Forum explores education-based solutions for economic inequality

3/18/2014


TUSKEGEE, Ala. (March 18, 2014) – As America slowly pulls itself out of the worst financial decline seen since the Great Depression, the gap between the “haves” and the “have nots” seems to be widening beyond the recovery. Economists and policy advisers from around the nation gathered at Tuskegee University on Monday to examine ways that workers can use education to help make that gap smaller. 


Dr. Esther Brimmer

Dr. Roger Ferguson

Dr. David Bronner
The Brimmer Forum on Education, Economic Growth and Opportunity held at this historic institution is the first in a planned series of discussions to address financial trends and problems. The all-day event honored the legacy and work of Dr. Andrew F. Brimmer, the first African-American to serve on the Board of Governors of the Federal Reserve Bank and a longtime member of the Tuskegee University Board of Trustees. He is also the namesake for the university’s Andrew F. Brimmer College of Business and Information Science. Brimmer died in 2012. 

Before his death, Brimmer made it his personal mission to point out how economic inequalities, especially among racial lines, were detrimental to the state of America. 

“He had an innate sense of fairness which lead him to advocate for the individual,” said Dr. Roger W. Ferguson, Jr., president and CEO of TIAA-CREF. “He did not combat Civil Rights purely as a moral issue. He took the issue of Civil Rights and married that to his great intellect.” 

Chief among the day’s themes was how economic inequality continues to damage the overall health of America. Dr. Esther Brimmer, J. B. and Maurice C. Shapiro Professor at George Washington University’s Elliott School of International Affairs, is Andrew F. Brimmer’s daughter. She said the impact of inequality in this nation also has international implications. She said it damages America’s credibility as an example of a fair economy and hinders the nation’s ability to be an effective agent of change in other nations who are looking for economic solutions to their problems. 

“One of our strengths is that we have connected to people and we need to benefit from those connections,” Esther Brimmer said. “We will not be playing on all fields unless we ensure that every individual can contribute.”

Getting ahead of the gap

Ferguson said that although some gains have been made in improving inequalities since the Civil Rights era, the socio-economic gap still exists. Ferguson said lack of education is among the chief factors supporting inequality. Among Millennials, he said the unemployment rate is 12.2 percent for those with just a high school diploma and 3.8 percent for college graduates. 

“Education and economic growth are intertwined,” Ferguson said. 

He urged people to not only become college educated, but also to be better informed about a number of topics. He said it was important for young people to know how to communicate effectively and build an extensive vocabulary as well as be more financially literate. 

“Take that great education you’re going to get and link it to those softer skills,” Ferguson said. 

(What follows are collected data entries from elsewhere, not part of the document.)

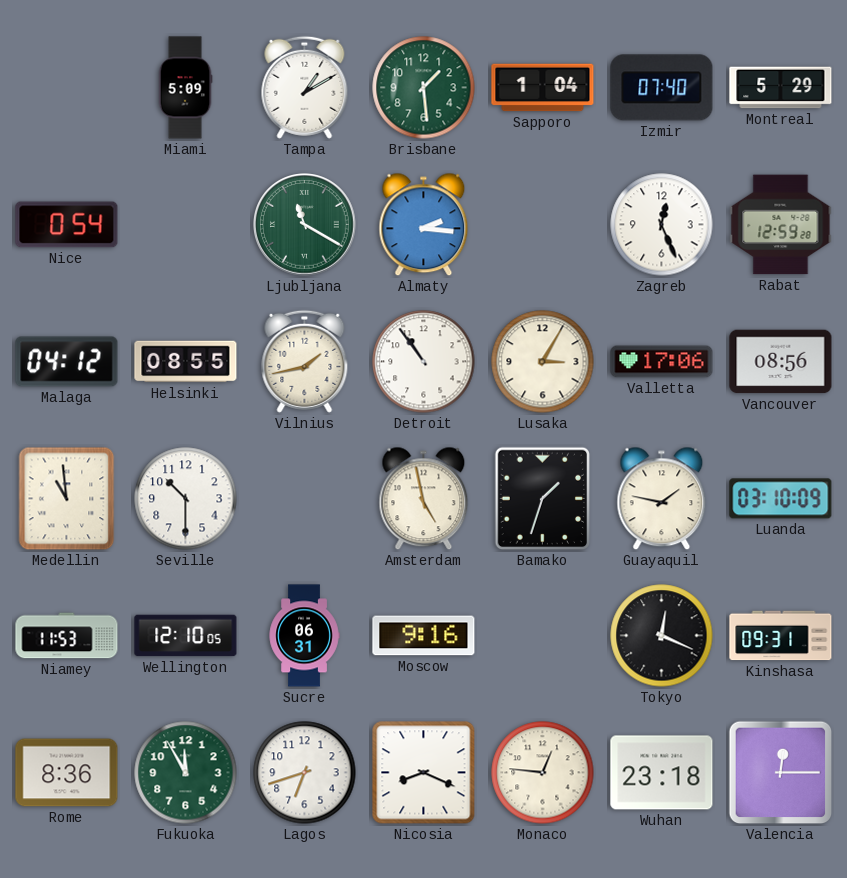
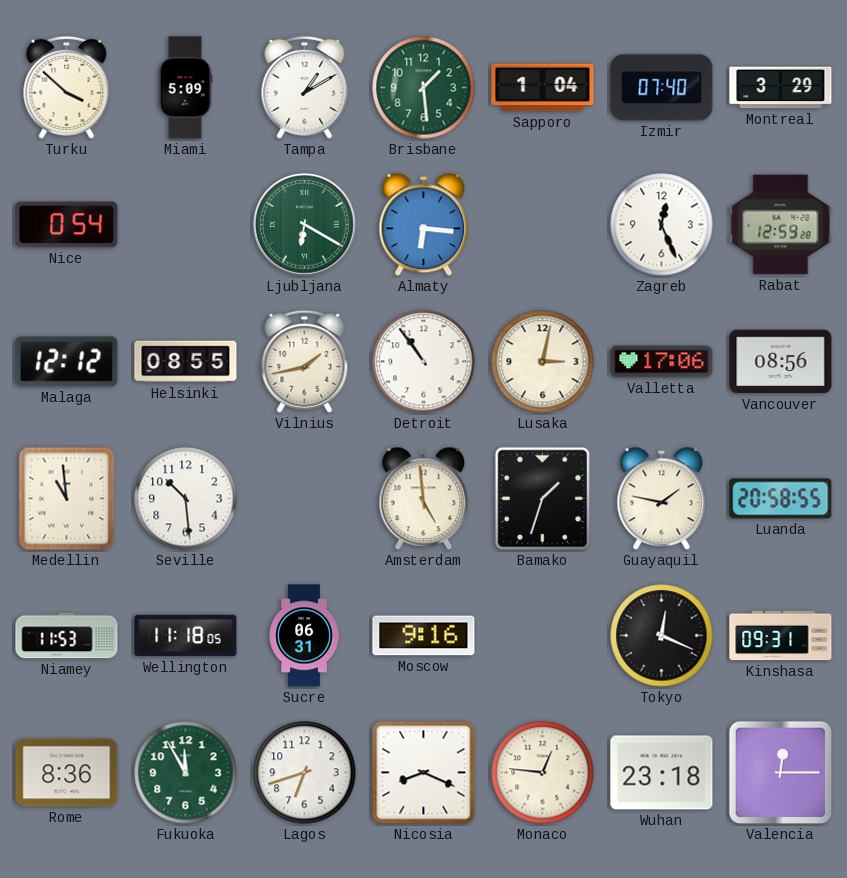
Turku: none -> 3:52
Montreal: 5:29 -> 3:29
Ljubljana: 11:20 -> 6:20
Almaty: 2:16 -> 6:16
Malaga: 04:12 -> 12:12
Lusaka: 3:05 -> 3:02
Seville: 10:30 -> 10:29
Amsterdam: 4:58 -> 4:59
Luanda: 03:10 -> 20:58
Wellington: 12:10 -> 11:18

Dr. Bernard Anderson, Tuskegee University trustee and Whitney M. Young, Jr. Professor Emeritus at The Wharton School at the University of Pennsylvania, was a student of Brimmer. He said it is important that people are empowered to manage their finances, be informed and act on that knowledge. But, he also urged government action focused on reducing the gap. 

“The problem will not be solved without an emphasis on education, economic growth and opportunity,” Anderson said.